Limitations embody the next:
- Cross-sectional design limits causal inference: This evaluation examines associations at a single cut-off date (evaluations from the prior 12 months, citations from a 4-week window). We can’t distinguish whether or not evaluations drive citations, citations drive evaluations, or each are collectively decided by unobserved elements equivalent to model power or market positioning. Time-series or panel knowledge could be required to ascertain temporal priority.
- Omitted variable bias: The low R² values (0.009-0.012) point out that assessment quantity explains lower than 2% of the variation in citations and SoV. The remaining 98% is attributable to elements exterior the mannequin, together with model authority, content material high quality, mannequin coaching knowledge, natural search visibility, and market maturity. With out controls for these confounders, our coefficients could also be biased.
- Aggregation on the class degree: We analyze classes fairly than particular person merchandise, which obscures within-category heterogeneity. Classes with equivalent assessment counts however totally different distributions throughout merchandise could exhibit totally different AI quotation patterns. Product-level evaluation would offer extra granular insights however would require totally different knowledge assortment.
- Pattern restrictions have an effect on generalizability: We excluded classes with fewer than 100 evaluations, fewer than 10 citations, or excessive outlier values. Whereas this improves statistical properties, it limits our capability to generalize to small classes, rising markets, or merchandise with atypical assessment patterns. The pruning maintained the median, suggesting central tendency is preserved, however tail conduct stays unexamined.
- Single platform evaluation: This research focuses solely on G2. Different assessment platforms (like Capterra, TrustRadius, and so forth.) and data sources (like Reddit and business blogs) additionally affect AI mannequin outputs. G2’s dominance in software program classes could not prolong to different verticals, and multi-platform results stay unquantified.
- Mannequin specification assumptions: We use log transformations to handle skewness and assume linear relationships on the reworked scale. Various practical types (like polynomial and interplay phrases) or modeling approaches (equivalent to generalized linear fashions and quantile regression) might reveal non-linearities or heterogeneous results throughout the distribution.
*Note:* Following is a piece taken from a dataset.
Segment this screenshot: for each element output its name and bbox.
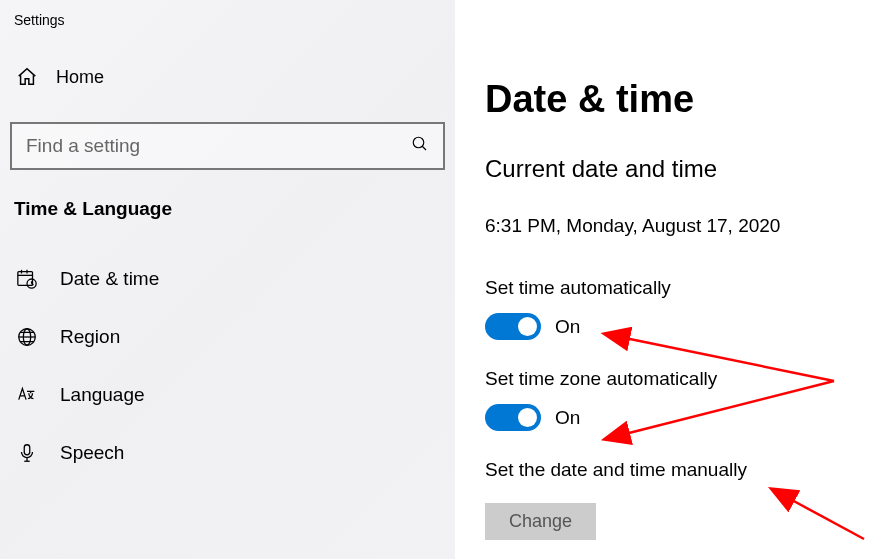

- Measurement issues: Citations and SoV rely upon Profound’s monitoring methodology and question choice. Completely different monitoring instruments, question units, or AI fashions could produce totally different quotation patterns. Evaluate counts rely upon G2’s verification course of, which can introduce choice results.
These limitations counsel our estimates must be interpreted as suggestive associations fairly than causal results. The connection between evaluations and AI citations is statistically detectable however operates inside a posh system of a number of affect elements.